LLB: Oleksiy Arestovitch, le "psychothérapeute des Ukrainiens" qui promet la victoire

Article publié dans La Libre Belgique, le 06/09/2022

On le surnomme le "psychothérapeute des Ukrainiens". Très visible sur les réseaux sociaux, il met en scène son influence sur la politique.

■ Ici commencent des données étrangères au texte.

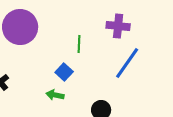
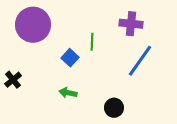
blue square: (64, 72) -> (70, 58), moved

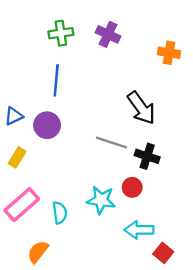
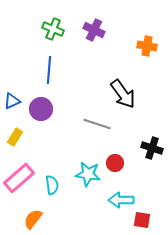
green cross: (61, 33) -> (53, 29), turned 30
black cross: (147, 156) -> (152, 148), moved
red square: (163, 253) -> (142, 220), turned -30

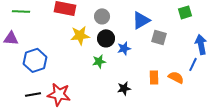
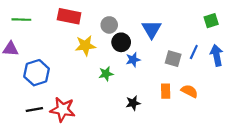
green square: (185, 12) -> (211, 21), moved
blue triangle: (141, 20) -> (152, 29), turned -30
gray square: (159, 37) -> (173, 59), moved
black circle: (106, 38) -> (121, 42), moved
blue line: (193, 64) -> (194, 52), moved

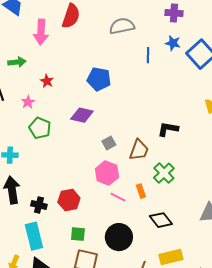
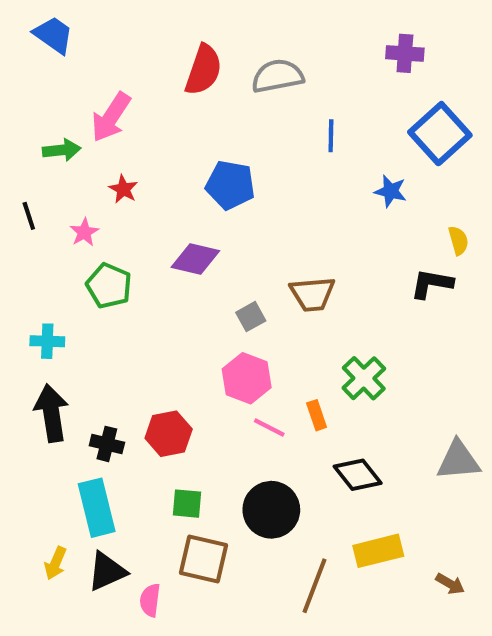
purple cross: (174, 13) -> (405, 53), moved
red semicircle: (71, 16) -> (203, 70), moved
pink arrow: (41, 32) -> (111, 117), moved, turned 30
blue star: (173, 43) -> (391, 191), moved
black L-shape: (168, 129) -> (432, 284), moved
brown trapezoid: (139, 150) -> (312, 294), moved, turned 65

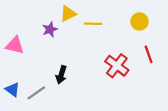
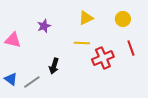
yellow triangle: (68, 14) -> (86, 18), moved
yellow line: (93, 24) -> (82, 43), moved
red cross: (117, 66) -> (103, 58), turned 30

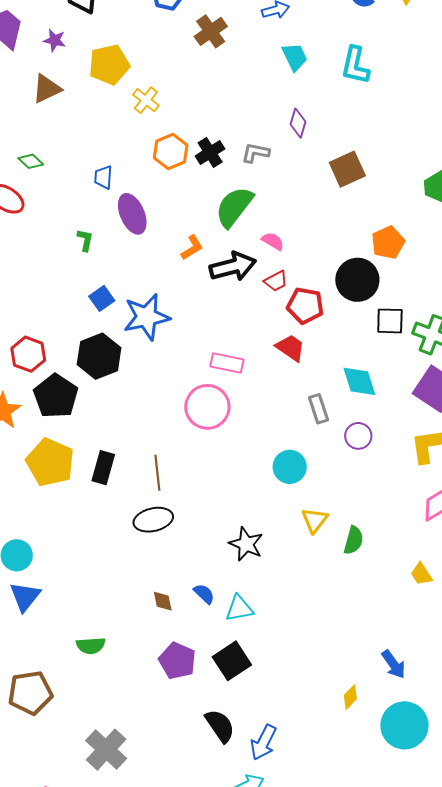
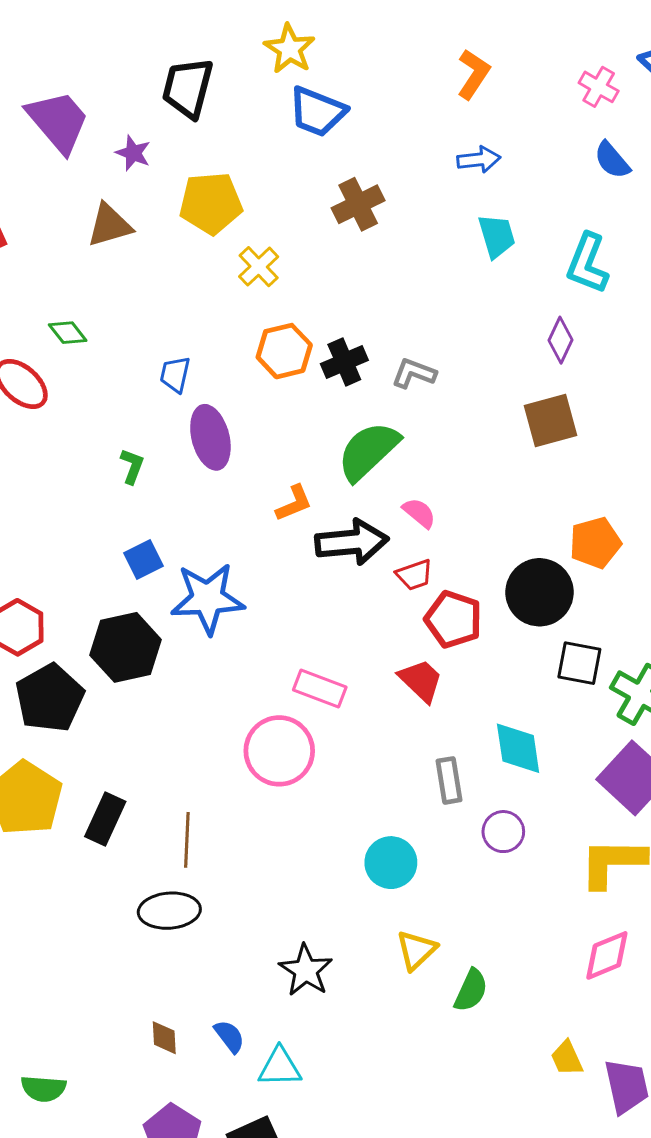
brown cross: (211, 31) -> (358, 204), moved
purple diamond: (298, 123) -> (560, 340), moved

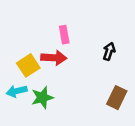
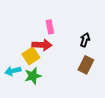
yellow square: (28, 65) -> (31, 56), moved
brown rectangle: (117, 98) -> (86, 65), moved

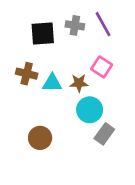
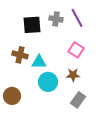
brown star: (79, 83) -> (73, 75), moved
cyan circle: (90, 110) -> (48, 82), moved
brown circle: (40, 138) -> (12, 96), moved

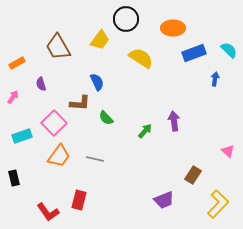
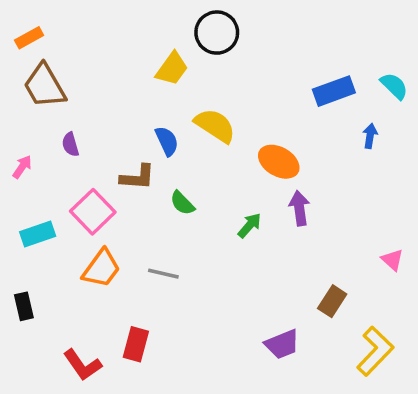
orange ellipse: (173, 28) -> (279, 162), moved, turned 30
brown trapezoid: (58, 47) -> (45, 86), moved
yellow semicircle: (141, 58) -> (215, 126), moved
orange rectangle: (17, 63) -> (29, 38), moved

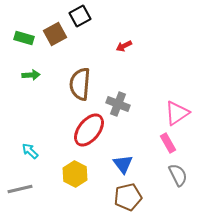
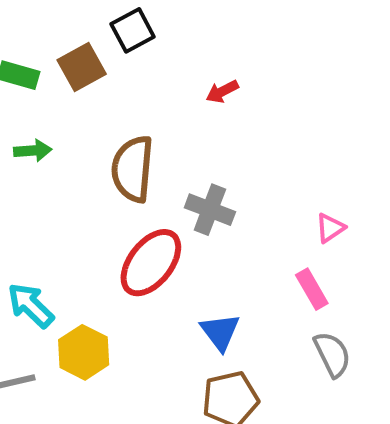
pink triangle: (177, 113) -> (330, 228), size x0.6
cyan arrow: (30, 151) -> (31, 305), size x1.4
yellow hexagon: (75, 174) -> (84, 352), moved

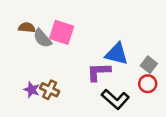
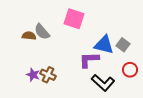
brown semicircle: (27, 28) -> (29, 36), moved
pink square: (62, 32) -> (74, 19), moved
gray square: (149, 65) -> (123, 45), moved

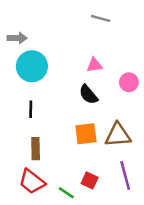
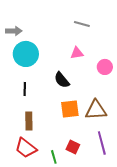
gray line: (101, 18) -> (82, 24), moved
black semicircle: (88, 95) -> (62, 80), moved
green line: (66, 193) -> (54, 157), turned 40

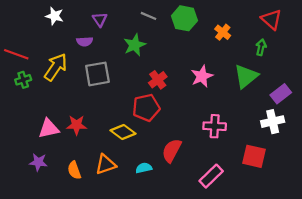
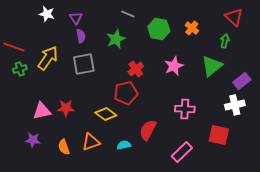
green hexagon: (184, 18) -> (159, 29), moved
purple triangle: (100, 19) -> (76, 18), moved
purple semicircle: (85, 42) -> (81, 36), moved, turned -96

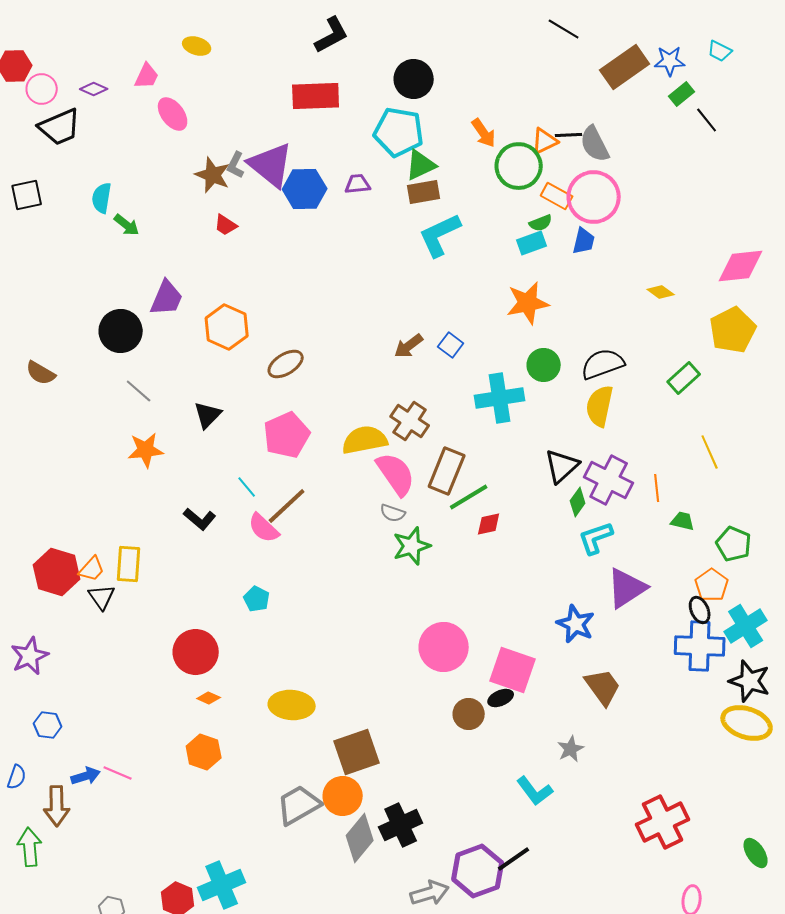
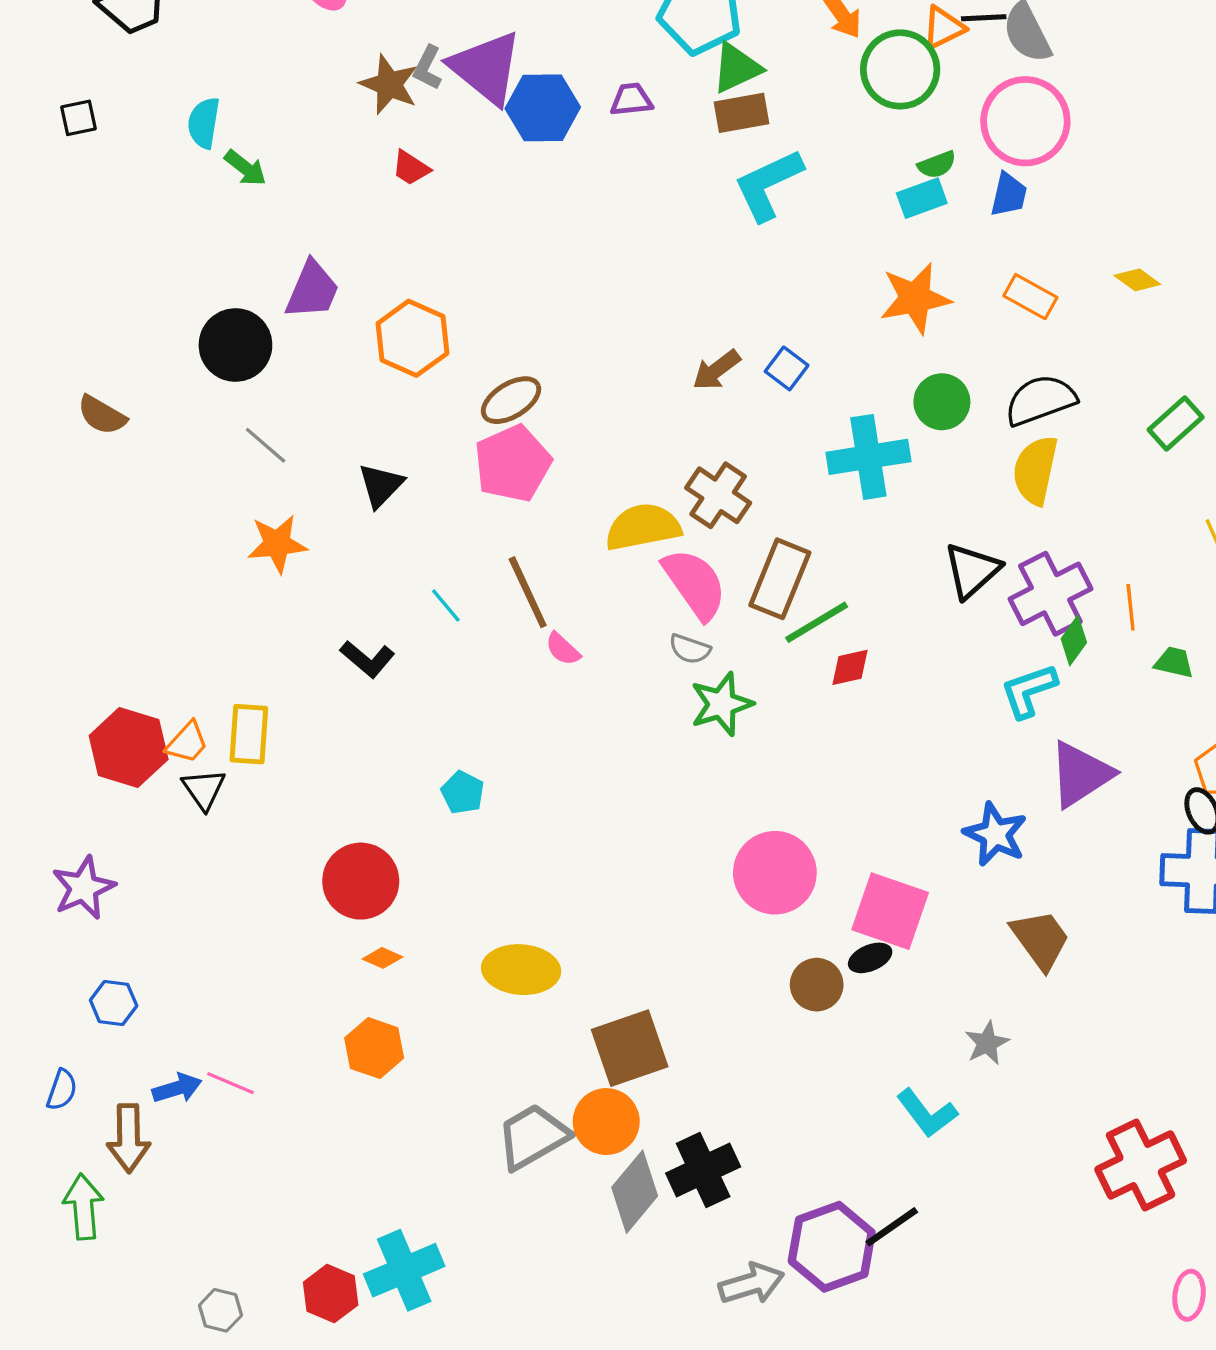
black square: (27, 195) -> (78, 118), size x0.7
orange rectangle: (557, 196) -> (1030, 297), moved
pink pentagon: (287, 435) -> (513, 464), moved
purple cross: (609, 480) -> (1050, 594), turned 36
green diamond: (578, 502) -> (1074, 641), moved
brown line: (287, 506) -> (528, 592), moved, turned -72
pink semicircle: (264, 528) -> (563, 649), moved, size x0.7

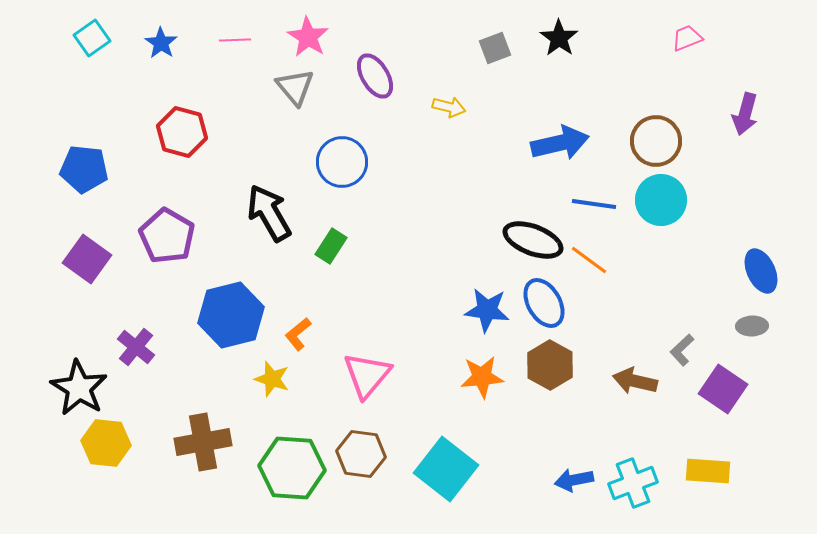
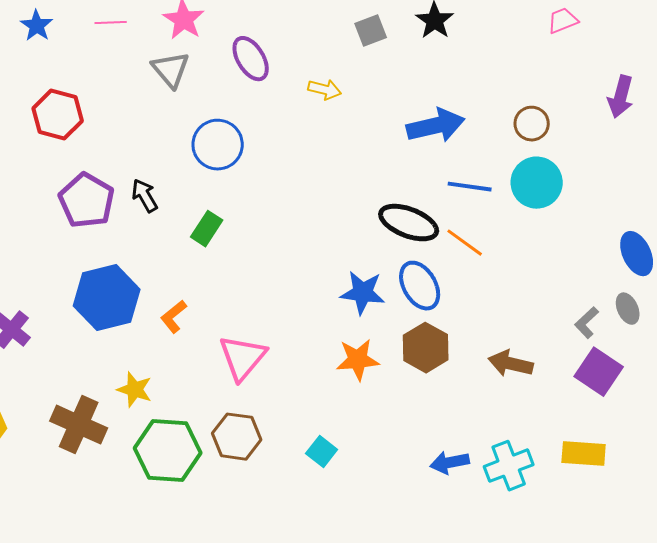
brown circle: (656, 141) -> (532, 124), size x0.7
black arrow: (269, 213) -> (145, 196), size x0.6
purple pentagon: (167, 236) -> (87, 201), moved
gray ellipse: (752, 326) -> (628, 309), turned 68
gray L-shape: (682, 350) -> (587, 323), moved
yellow star: (272, 379) -> (135, 390), moved
brown cross: (203, 442) -> (79, 425), turned 34
cyan square: (446, 469) -> (322, 452), size x0.5

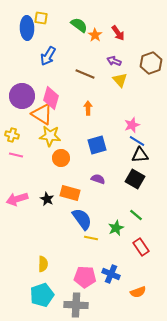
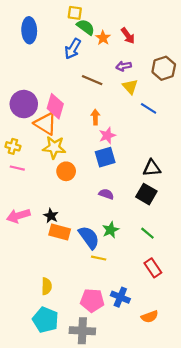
yellow square: (41, 18) -> (75, 13), moved
blue arrow: (48, 56) -> (73, 49), moved
purple arrow: (114, 61) -> (124, 66), turned -32
pink star: (132, 125) -> (107, 135), moved
blue line: (137, 141) -> (149, 108), moved
orange rectangle: (70, 193) -> (60, 232), moved
green star: (116, 228) -> (111, 230), moved
cyan pentagon: (42, 295) -> (45, 320), turned -30

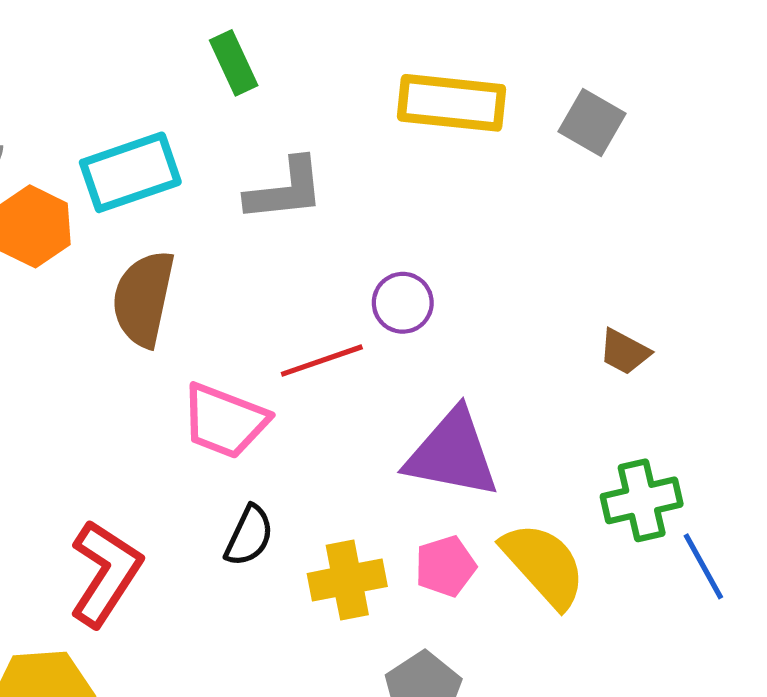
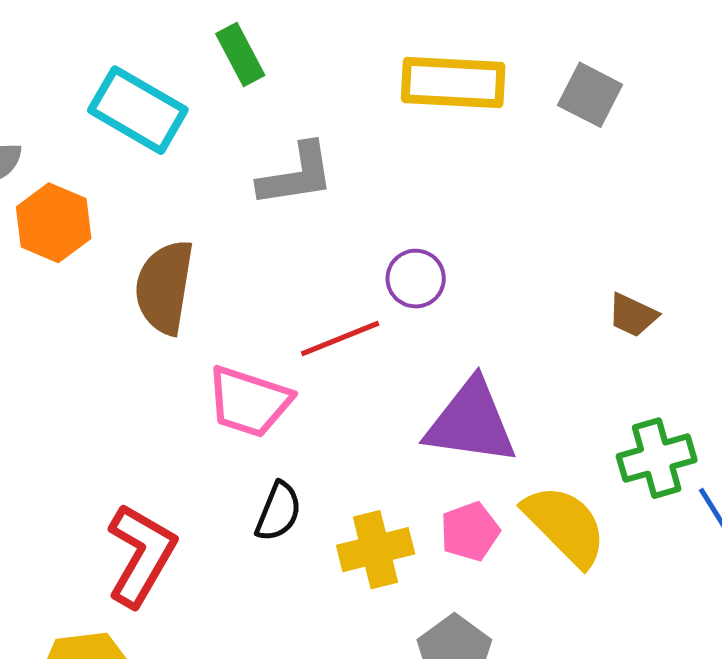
cyan rectangle: (130, 172) -> (138, 110), moved, turned 52

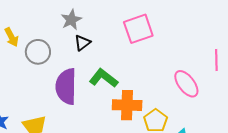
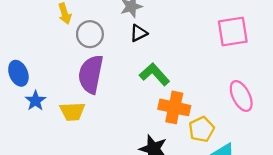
pink square: (138, 29) -> (233, 32), moved
purple semicircle: (66, 86) -> (91, 74), moved

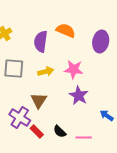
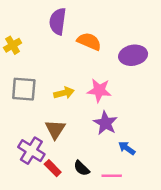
purple semicircle: (41, 41) -> (58, 21), moved
purple ellipse: (101, 41) -> (133, 55), turned 70
blue arrow: (107, 115) -> (127, 148), moved

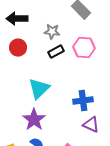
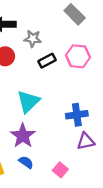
gray star: (52, 32) -> (33, 39), moved
purple triangle: (91, 125) -> (86, 141), turned -36

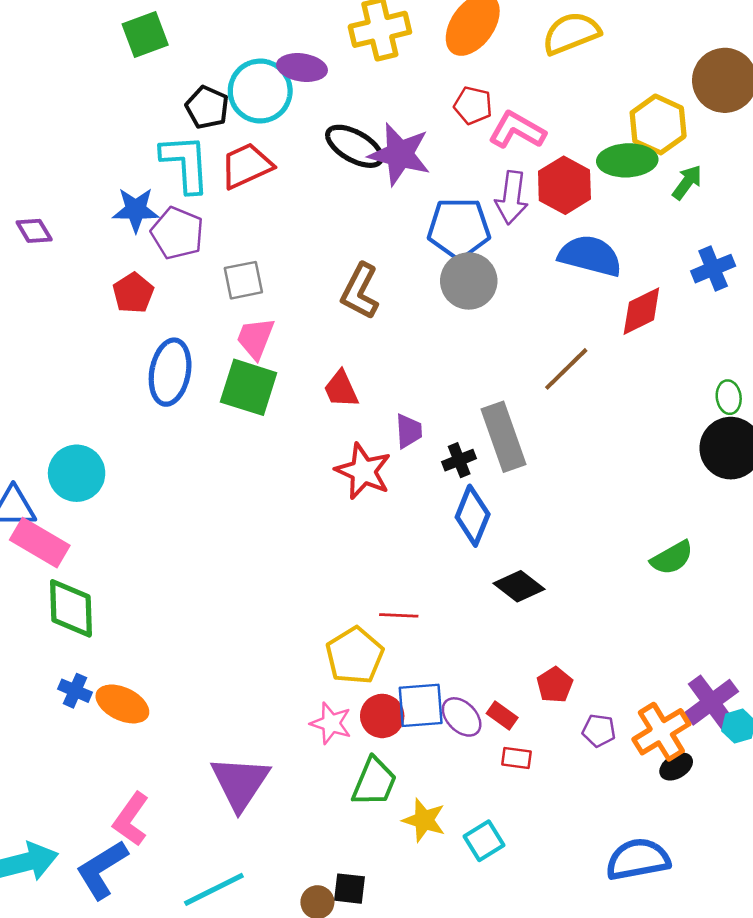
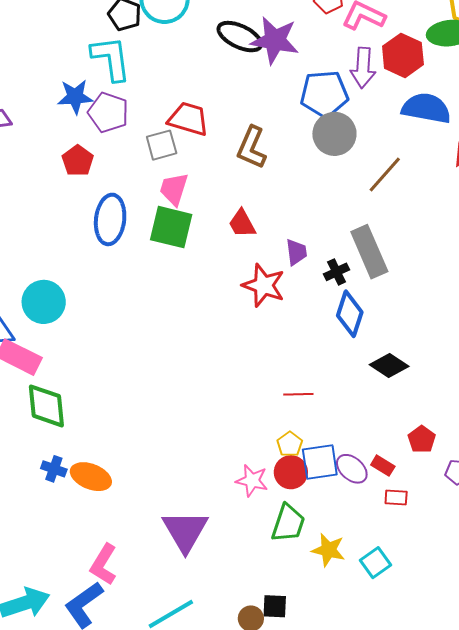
red trapezoid: (246, 166) -> (188, 119), moved, turned 45
brown line: (566, 369) -> (385, 175), moved
yellow pentagon: (355, 656) -> (290, 444), moved, size x0.6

Il avait prédit l’invasion. Dans une vidéo de mars 2019, Oleksiy Arestovitch expliquait qu’une guerre de grande ampleur entre l’Ukraine et la Russie était inévitable, en prédisant dans le détail des situations que les Ukrainiens vivent depuis le 24 février. L’interview fait autorité. Il n’est donc guère étonnant que les Ukrainiens écoutent désormais l’homme en masse annoncer des bonnes nouvelles militaires en série et le renversement prochain du rapport de force sur le terrain. Fort de près de 900 000 followers sur Facebook et plus d’un million et demie sur Youtube, Oleksiy Arestovitch s’est rendu indispensable dans la stratégie de communication du gouvernement ukrainien. Le fait qu’il répète régulièrement qu’il faut résister “moins de deux-trois semaines” a contribué à faire tenir les Ukrainiens plus de six mois, met en lumière la chercheuse Anna Colin Lebedev. Ce “psychothérapeute des Ukrainiens” s’inscrirait donc dans la lignée du “guérisseur” Anatoly Kashpirovsky qui “traitait” les citoyens soviétiques des années 1980 par écran de télévision interposé. “Plus la situation est dramatique, plus il faut sourire”, assène Oleksiy Arestovitch sur les écrans d’ordinateur et de smartphones.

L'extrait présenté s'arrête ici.